Yep lot of nice hunting land in Bayfield County is selling for under 1000 an acre. The problem that will happen is that the Northern 1/3 of Wisconsin has most of Wisconsin's public hunting land. With the deer numbers being so bad up there hunters are not going to be headed up north for gun season. This will put even more pressure on the limited amount of public land in the southern 2/3 of
Wisconsin. In my experiences once a hunter leaves the Northwoods for a different area they do not return. This could and more than likely will cause a problem for the DNR.

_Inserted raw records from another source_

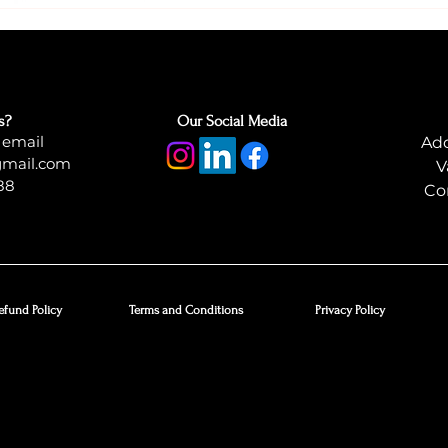
s?
Our Social Media
 email
Add
gmail.com
V
88
Co
efund Policy
Terms and Conditions
Privacy Policy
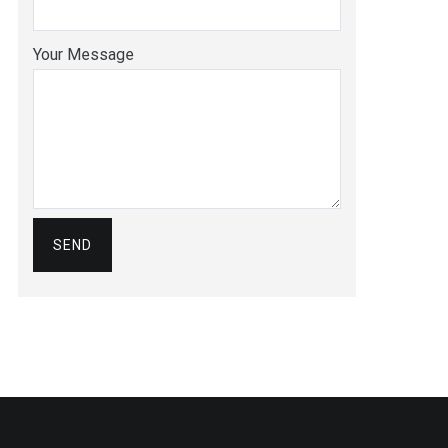
Your Message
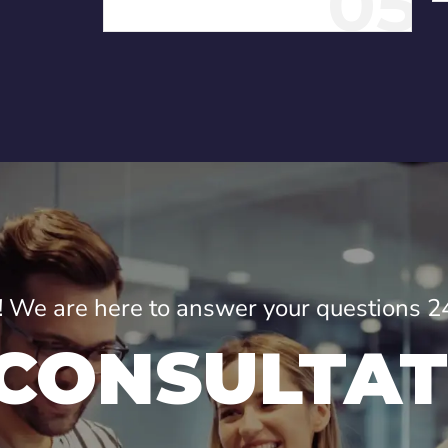
05
ne! We are here to answer your questions 2
 CONSULTAT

I agree Tt. The fact is, it isn't like this is a new thing. Land has always been cheap up in that area and a lot of it had to do with the lack of deer, even 10-15 years ago when the state was at much higher deer numbers. I know what your saying about that area up there, but when "Joe Deer Hunter" looks at that land but knows there is no deer around, would he consider it to be "nice hunting land" or just cheap land that is 5+ hours from home. One thing about the hunters not going back up north is that after they find a place in Central WI to hunt, they can choose to drive 2-4 hours and see very few deer, or drive 5-7 hours and see the same few deer. That part is a no-brainer. They will always keep going back to the closer spot. I have lived this scenario for most of my hunting life, more and more guys piling into the larger state owned properties like Meadow Valley State Wildlife Area, the Black River State Forest and even the Necedah NWR and all the smaller county lands like the Wood, Juneau, and Adams County Forests and smaller MFL Open lands. Why drive the extra 3-4 hours to make it up to the Chequamagon-Nicolet National Forest or Northern Highland State Forest and see as few or fewer deer for your efforts. This dynamic has and will definitely continue the trend in driving recreational land values. It already has created an issue for the DNR, that is why they are pushing for the separate private vs public land antlerless tags and why they created the Central Forest Deer Management Zone, as that is where most of these larger, more southern, public properties are located.